*** Input ***
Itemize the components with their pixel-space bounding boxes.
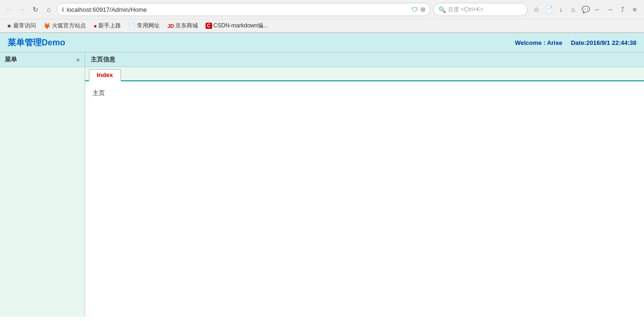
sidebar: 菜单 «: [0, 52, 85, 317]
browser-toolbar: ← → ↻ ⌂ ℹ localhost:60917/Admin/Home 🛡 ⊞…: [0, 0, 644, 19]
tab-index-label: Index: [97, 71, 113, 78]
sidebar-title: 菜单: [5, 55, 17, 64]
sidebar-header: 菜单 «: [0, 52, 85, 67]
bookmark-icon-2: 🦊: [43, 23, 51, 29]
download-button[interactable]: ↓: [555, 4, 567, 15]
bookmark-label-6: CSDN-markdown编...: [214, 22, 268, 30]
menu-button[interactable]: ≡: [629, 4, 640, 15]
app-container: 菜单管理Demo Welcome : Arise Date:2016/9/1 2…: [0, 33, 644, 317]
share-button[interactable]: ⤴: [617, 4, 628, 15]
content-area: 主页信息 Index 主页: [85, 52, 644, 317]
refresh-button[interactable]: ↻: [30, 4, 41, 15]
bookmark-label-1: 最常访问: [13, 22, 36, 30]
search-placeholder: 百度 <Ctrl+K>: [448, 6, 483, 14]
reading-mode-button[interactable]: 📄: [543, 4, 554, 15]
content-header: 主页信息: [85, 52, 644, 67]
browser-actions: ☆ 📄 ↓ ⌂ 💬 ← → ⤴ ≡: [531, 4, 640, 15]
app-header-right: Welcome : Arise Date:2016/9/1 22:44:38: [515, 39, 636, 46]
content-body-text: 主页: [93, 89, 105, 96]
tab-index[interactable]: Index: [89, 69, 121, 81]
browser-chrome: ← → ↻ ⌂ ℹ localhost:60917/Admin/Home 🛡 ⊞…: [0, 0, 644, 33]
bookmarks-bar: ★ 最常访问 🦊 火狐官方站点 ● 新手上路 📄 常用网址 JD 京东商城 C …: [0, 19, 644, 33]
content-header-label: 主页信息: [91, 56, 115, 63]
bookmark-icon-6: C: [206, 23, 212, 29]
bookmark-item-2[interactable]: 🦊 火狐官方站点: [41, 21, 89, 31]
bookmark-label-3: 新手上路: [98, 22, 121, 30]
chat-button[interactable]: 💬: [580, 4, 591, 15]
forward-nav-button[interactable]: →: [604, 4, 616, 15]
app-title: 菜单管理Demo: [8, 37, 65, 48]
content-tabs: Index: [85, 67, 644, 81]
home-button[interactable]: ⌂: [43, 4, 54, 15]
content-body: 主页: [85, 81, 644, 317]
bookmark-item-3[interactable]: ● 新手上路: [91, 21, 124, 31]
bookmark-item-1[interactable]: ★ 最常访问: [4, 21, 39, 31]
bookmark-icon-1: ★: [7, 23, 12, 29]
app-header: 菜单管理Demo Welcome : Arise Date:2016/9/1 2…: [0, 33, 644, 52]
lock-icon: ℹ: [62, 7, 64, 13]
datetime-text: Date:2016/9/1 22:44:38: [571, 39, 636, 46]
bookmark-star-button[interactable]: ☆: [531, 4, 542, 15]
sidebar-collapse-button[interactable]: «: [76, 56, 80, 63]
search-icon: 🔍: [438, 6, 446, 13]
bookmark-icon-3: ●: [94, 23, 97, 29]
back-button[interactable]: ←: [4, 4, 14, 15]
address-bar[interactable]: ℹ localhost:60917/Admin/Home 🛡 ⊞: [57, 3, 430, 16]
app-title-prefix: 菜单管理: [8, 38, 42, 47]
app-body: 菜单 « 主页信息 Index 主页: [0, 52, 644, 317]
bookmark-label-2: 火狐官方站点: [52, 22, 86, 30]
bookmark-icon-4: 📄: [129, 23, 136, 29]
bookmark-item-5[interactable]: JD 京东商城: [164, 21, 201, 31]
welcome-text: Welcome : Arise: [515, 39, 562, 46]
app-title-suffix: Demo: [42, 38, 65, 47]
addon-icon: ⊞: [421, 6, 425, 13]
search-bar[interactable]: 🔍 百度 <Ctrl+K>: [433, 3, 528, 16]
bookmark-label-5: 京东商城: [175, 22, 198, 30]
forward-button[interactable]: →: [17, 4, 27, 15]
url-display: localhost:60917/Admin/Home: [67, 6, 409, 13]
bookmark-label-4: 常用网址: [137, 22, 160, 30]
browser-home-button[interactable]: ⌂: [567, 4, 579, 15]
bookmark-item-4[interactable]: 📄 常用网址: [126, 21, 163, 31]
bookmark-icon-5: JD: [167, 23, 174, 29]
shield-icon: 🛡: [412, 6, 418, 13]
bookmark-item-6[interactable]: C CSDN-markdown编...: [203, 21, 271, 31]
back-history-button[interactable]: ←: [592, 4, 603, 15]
*** End of Input ***
*** Input ***
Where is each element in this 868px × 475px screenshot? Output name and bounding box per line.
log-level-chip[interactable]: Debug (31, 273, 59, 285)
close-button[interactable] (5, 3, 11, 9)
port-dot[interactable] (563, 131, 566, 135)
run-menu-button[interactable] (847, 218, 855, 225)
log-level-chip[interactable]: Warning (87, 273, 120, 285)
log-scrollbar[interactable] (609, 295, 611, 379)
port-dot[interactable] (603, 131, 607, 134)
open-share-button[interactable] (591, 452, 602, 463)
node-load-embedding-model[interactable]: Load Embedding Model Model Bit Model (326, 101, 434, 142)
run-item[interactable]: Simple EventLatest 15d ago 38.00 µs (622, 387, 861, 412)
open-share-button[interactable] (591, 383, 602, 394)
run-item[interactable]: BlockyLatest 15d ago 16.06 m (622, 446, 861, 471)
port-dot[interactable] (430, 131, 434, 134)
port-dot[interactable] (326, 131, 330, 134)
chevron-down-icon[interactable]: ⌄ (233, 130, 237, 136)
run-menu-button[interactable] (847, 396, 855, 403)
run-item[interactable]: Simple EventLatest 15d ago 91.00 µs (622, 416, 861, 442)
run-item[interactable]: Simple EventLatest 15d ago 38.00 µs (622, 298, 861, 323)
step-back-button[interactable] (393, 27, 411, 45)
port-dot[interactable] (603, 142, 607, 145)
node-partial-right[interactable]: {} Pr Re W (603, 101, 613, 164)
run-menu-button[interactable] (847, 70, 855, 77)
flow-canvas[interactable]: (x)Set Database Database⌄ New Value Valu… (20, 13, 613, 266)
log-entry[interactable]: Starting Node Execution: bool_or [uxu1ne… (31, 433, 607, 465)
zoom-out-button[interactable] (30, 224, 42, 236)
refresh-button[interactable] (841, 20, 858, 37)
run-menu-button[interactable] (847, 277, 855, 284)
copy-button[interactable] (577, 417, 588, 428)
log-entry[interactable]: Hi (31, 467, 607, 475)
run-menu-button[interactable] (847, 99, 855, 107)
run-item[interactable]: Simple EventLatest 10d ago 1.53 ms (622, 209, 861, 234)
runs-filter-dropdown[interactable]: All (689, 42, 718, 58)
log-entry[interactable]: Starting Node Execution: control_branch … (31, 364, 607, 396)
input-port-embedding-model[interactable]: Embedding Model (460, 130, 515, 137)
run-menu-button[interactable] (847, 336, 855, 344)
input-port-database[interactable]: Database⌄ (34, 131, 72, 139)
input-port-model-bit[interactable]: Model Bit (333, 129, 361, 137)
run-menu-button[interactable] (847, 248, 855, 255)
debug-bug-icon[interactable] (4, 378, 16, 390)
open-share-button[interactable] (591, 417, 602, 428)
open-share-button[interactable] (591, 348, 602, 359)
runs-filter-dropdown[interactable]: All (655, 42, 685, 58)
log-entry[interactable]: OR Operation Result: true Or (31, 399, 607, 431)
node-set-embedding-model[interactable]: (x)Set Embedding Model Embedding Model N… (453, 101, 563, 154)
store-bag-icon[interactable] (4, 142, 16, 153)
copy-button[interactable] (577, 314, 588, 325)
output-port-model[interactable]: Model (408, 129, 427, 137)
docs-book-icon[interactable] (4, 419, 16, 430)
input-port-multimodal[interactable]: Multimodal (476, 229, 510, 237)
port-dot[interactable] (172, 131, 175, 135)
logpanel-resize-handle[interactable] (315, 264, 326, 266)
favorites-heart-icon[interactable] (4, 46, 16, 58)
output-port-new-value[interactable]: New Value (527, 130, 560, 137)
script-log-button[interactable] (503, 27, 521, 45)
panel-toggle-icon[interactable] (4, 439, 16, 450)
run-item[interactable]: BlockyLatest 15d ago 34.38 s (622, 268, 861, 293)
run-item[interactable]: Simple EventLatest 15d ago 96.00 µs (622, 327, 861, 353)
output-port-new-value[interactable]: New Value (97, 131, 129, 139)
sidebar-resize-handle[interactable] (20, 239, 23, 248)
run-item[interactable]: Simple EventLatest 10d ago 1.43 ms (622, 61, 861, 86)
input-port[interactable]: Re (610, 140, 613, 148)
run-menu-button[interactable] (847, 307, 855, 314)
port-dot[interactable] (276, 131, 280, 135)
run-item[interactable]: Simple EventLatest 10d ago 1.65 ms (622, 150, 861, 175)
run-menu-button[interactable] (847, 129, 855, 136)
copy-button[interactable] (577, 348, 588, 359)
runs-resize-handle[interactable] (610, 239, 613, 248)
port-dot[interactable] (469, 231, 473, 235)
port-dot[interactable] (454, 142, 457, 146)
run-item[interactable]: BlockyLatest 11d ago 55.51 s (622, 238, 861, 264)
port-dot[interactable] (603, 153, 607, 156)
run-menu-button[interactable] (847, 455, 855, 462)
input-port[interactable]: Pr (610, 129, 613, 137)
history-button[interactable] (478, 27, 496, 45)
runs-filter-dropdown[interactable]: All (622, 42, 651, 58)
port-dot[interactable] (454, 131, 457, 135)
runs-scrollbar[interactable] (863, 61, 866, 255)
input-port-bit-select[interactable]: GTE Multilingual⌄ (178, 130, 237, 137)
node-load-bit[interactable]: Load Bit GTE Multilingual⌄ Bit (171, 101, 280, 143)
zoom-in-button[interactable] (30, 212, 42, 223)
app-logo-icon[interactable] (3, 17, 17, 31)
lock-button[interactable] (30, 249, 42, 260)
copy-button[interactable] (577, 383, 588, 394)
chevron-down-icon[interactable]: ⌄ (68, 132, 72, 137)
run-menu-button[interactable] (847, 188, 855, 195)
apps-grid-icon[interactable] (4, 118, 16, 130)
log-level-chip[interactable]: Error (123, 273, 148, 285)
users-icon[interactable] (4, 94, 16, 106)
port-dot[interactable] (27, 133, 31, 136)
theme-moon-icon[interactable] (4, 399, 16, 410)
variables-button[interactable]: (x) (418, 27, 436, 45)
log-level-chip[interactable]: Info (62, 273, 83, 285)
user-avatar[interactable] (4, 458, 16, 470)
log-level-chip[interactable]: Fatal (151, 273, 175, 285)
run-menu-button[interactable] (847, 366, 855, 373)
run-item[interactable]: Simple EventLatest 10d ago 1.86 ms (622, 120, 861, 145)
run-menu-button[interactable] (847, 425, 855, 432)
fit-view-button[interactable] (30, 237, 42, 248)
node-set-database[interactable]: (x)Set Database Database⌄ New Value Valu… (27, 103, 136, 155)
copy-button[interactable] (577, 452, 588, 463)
*** End of Input ***
• **Your goal**
Supply the count of lines in the entries that contain the word "菜单管理Demo", and nothing besides.

• **Answer**
3